In this way, by using steam instead of air as the cooling medium for the combustor, all of the air compressed by the compressor can be used for combustion, making it possible to raise the gas turbine inlet temperature and improve efficiency. can be improved.

[0005] In this way, when steam is used as a cooling medium for the combustor, when the gas turbine is stopped, the steam remaining in the steam cooling system that cools the combustor is discharged to the outside to cool the combustor. It shall be ensured that no condensed water remains in the system and that this condensed water does not generate debris.

[0006] Conventionally, when the gas turbine is stopped, control air (or station air) is continuously flowed through the steam cooling system to exhaust the steam remaining inside.

[0007] Referring now to FIG. The cooling system and conventional residual steam exhaust method will be explained.

[0008] The transition piece of the combustor 10 of the gas turbine is equipped with a steam cooling pipe 11 for cooling the transition piece.

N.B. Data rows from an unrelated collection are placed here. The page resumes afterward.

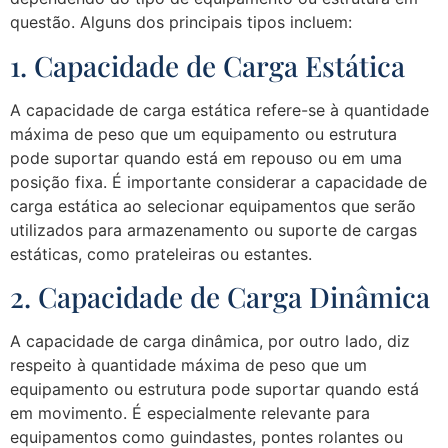
questão. Alguns dos principais tipos incluem:
1. Capacidade de Carga Estática
A capacidade de carga estática refere-se à quantidade
máxima de peso que um equipamento ou estrutura
pode suportar quando está em repouso ou em uma
posição fixa. É importante considerar a capacidade de
carga estática ao selecionar equipamentos que serão
utilizados para armazenamento ou suporte de cargas
estáticas, como prateleiras ou estantes.
2. Capacidade de Carga Dinâmica
A capacidade de carga dinâmica, por outro lado, diz
respeito à quantidade máxima de peso que um
equipamento ou estrutura pode suportar quando está
em movimento. É especialmente relevante para
equipamentos como guindastes, pontes rolantes ou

In Figure 2, the steam cooling piping 11 is depicted in a simplified manner, but the steam cooling piping 11 is actually composed of a large number of branched piping groups, and some of the piping is thin. Some parts are steeply curved.

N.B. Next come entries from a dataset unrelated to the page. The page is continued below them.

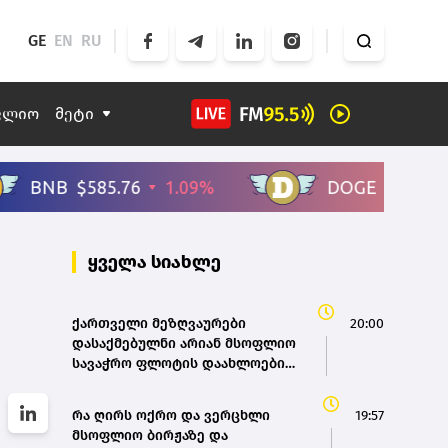
GE
EN
RU
ფლიო
მეტი
ყველა სიახლე
ქართველი მეზღვაურები
20:00
დასაქმებულნი არიან მსოფლიო
სავაჭრო ფლოტის დაახლოებით
80%-ში - საზღვაო ტრანსპორტის
სააგენტოს დირექტორი
რა ღირს ოქრო და ვერცხლი
19:57
მსოფლიო ბირჟაზე და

A drain pipe 12 in which a valve VI 2 is installed is connected to the steam cooling pipe 11.

[0009] The tip of the steam supply pipe 20 is connected to the inlet of the steam cooling pipe 11 (portion a in Fig. 2). A drain pipe 21 with a valve V21 interposed therein and a drain pipe 22 with a valve V22 interposed therein are connected in the middle of the steam supply pipe 20 (portions b and c in FIG. 2).

[0010]Furthermore, an auxiliary steam pipe 30, a main steam pipe 40, and a gas pipe 50 are connected to the base end portions of the steam supply pipe 20 (portions d, e, and f in FIG. 2).

[0011] In the middle of the auxiliary steam piping 30, a drain piping 31 in which a valve V31 is interposed is connected. Further, the auxiliary steam pipe 30 is provided with valves V32, V33, and V34. This auxiliary steam piping 30 is supplied with steam from an auxiliary steam source (not shown).

[0012] A drain pipe 41 having a valve V41 interposed therein is connected midway through the main steam pipe 40. Further, the main steam pipe 40 is provided with a valve V42. Steam is supplied to this main steam pipe 40 from an intermediate pressure drum of an exhaust heat recovery boiler 60.

[0013] The gas pipe 50 is provided with a valve V51 and a check valve V52. Air is supplied to this gas pipe 50 from a control air source (in-house air source), not shown, by opening valve V51.

[0014] The base end of the steam exhaust pipe 70 is connected to the outlet section of the steam cooling pipe 11 (portion g in Fig. 2). A drain pipe 71 in which a valve V71 is installed and a drain pipe (startup relief system) 72 in which a valve V72 is installed are connected in the middle of this steam exhaust pipe 70. Further, a valve V73 and a valve V74 are provided in the middle of the steam exhaust pipe 70.

Drain piping 71 is opened to the atmosphere when valve V71 is opened. Drain piping (startup relief system) 72 is connected to condenser 90 when valve V72 is opened. Steam exhaust pipe 70 is connected to the steam turbine when valve V74 is opened.

[0015] Next, the transition piece of the combustor 10 is cooled using the conventional steam cooling system configured as described above. The operating state during steam cooling will be explained. At this time, valves V12, V21, V22, V31, V41, V71, and V72 installed in each drain pipe 12, 21, 22, 31, 41, 71, and 72 are closed.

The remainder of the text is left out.